§ Exercise aim: Each line below should be retyped exactly, with no pictures.

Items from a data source
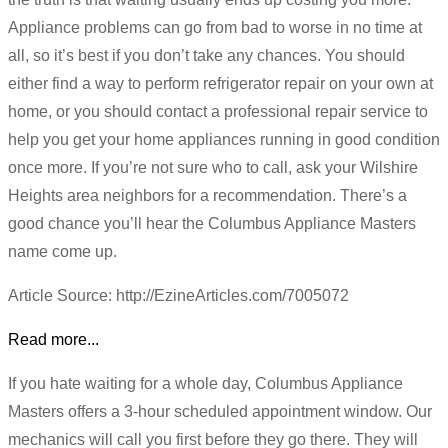
Appliance problems can go from bad to worse in no time at
all, so it’s best if you don’t take any chances. You should
either find a way to perform refrigerator repair on your own at
home, or you should contact a professional repair service to
help you get your home appliances running in good condition
once more. If you’re not sure who to call, ask your Wilshire
Heights area neighbors for a recommendation. There’s a
good chance you’ll hear the Columbus Appliance Masters
name come up.
Article Source: http://EzineArticles.com/7005072
Read more...
If you hate waiting for a whole day, Columbus Appliance
Masters offers a 3-hour scheduled appointment window. Our
mechanics will call you first before they go there. They will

§ Answer below:
Appliance problems can go from bad to worse in no time at
all, so it’s best if you don’t take any chances. You should
either find a way to perform refrigerator repair on your own at
home, or you should contact a professional repair service to
help you get your home appliances running in good condition
once more. If you’re not sure who to call, ask your Wilshire
Heights area neighbors for a recommendation. There’s a
good chance you’ll hear the Columbus Appliance Masters
name come up.
Article Source: http://EzineArticles.com/7005072
Read more...
If you hate waiting for a whole day, Columbus Appliance
Masters offers a 3-hour scheduled appointment window. Our
mechanics will call you first before they go there. They will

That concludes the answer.